"1950'li yılların sineması Batı'dan kopya değil"
Oyuncu Deniz Türkali, sinemaya ilginin 1950'lerdeki sanayileşmeyle birlikte başladığını belirterek, "1950'li yılların sineması ilginç bir şekilde Batı'dan kopya değil. Batı'dan kopya çok az film var. O durum daha çok 1960'larda başlıyor.
Oyuncu Deniz Türkali, sinemaya ilginin 1950'lerdeki sanayileşmeyle birlikte başladığını belirterek, "1950'li yılların sineması ilginç bir şekilde Batı'dan kopya değil. Batı'dan kopya çok az film var. O durum daha çok 1960'larda başlıyor. 1950'li yıllarda daha çok arayışlar var." dedi.

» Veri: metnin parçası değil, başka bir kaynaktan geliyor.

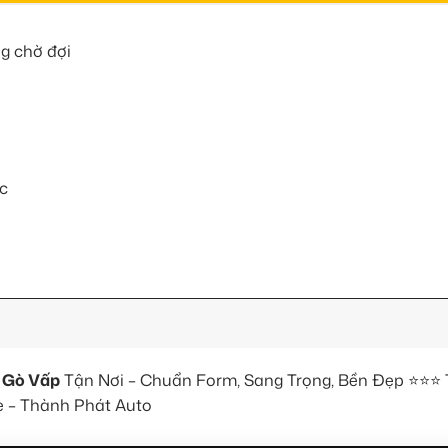
ng chờ đợi
c
n Gò Vấp
Tận Nơi – Chuẩn Form, Sang Trọng, Bền Đẹp ⭐⭐⭐ 
e – Thành Phát Auto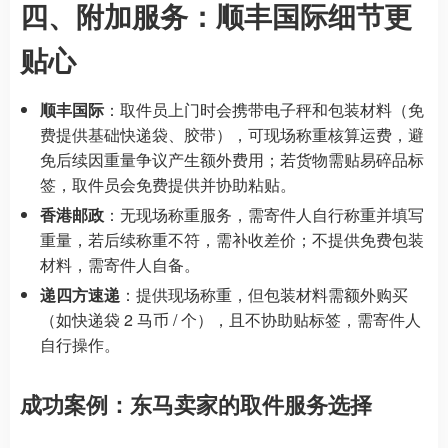
四、附加服务：顺丰国际细节更
贴心
顺丰国际
：取件员上门时会携带电子秤和包装材料（免
费提供基础快递袋、胶带），可现场称重核算运费，避
免后续因重量争议产生额外费用；若货物需贴易碎品标
签，取件员会免费提供并协助粘贴。
香港邮政
：无现场称重服务，需寄件人自行称重并填写
重量，若后续称重不符，需补收差价；不提供免费包装
材料，需寄件人自备。
递四方速递
：提供现场称重，但包装材料需额外购买
（如快递袋 2 马币 / 个），且不协助贴标签，需寄件人
自行操作。
成功案例：东马卖家的取件服务选择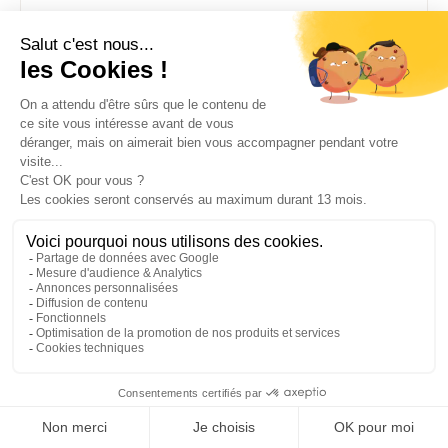
DSI - transverse
19 juin 2026
Comparatif des meilleurs logiciels de GED
Français en 2026
Ce comparatif analyse les 10 meilleurs logiciels de GED
français 2026 sur 6 critères décisifs (adoption,
transversalité, droits, intégrations, recherche,
hébergement). Le guide inclut un tableau comparatif
détaillé et des grilles d'arbitrage par profil pour choisir la
solution adaptée à votre organisation.
Lire l’article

TÜYAP Tüm Fuarcılık Yapım AŞ tarafından Türkiye Yayıncılar Birliği iş birliğiyle düzenlenen, Anadolu Ajansının (AA) global iletişim ortağı olduğu 38. Uluslararası İstanbul Kitap Fuarı'nda "Sinemada 50 Kuşağı" söyleşisi gerçekleştirildi.
Heybeliada Salonunda gerçekleştirilen programda, sinema yazarı Atilla Dorsay ve oyuncu Deniz Türkali fuar ziyaretçileriyle buluştu.
Sinemaya ilginin 1960'larda arttığını aktaran Dorsay, "Bunun sosyolojik nedenleri var. 1960'lar göç yılları. Taşradan büyük kentlere gelenler tek eğlence olarak sinemayı seçiyor. Sermaye gerçek anlamda sinemaya geliyor. İlk büyük yapımcılar ortaya çıkıyor ve film sayısı giderek artıyor. Büyük yıldızlar, büyük yönetmenler vesaire ama 1950'lerde bütün bunların tohumları atılıyor. O kadar ilginç ki 1950'lerin filmleri bana ayrı bir zevk veriyor." ifadelerini kullandı.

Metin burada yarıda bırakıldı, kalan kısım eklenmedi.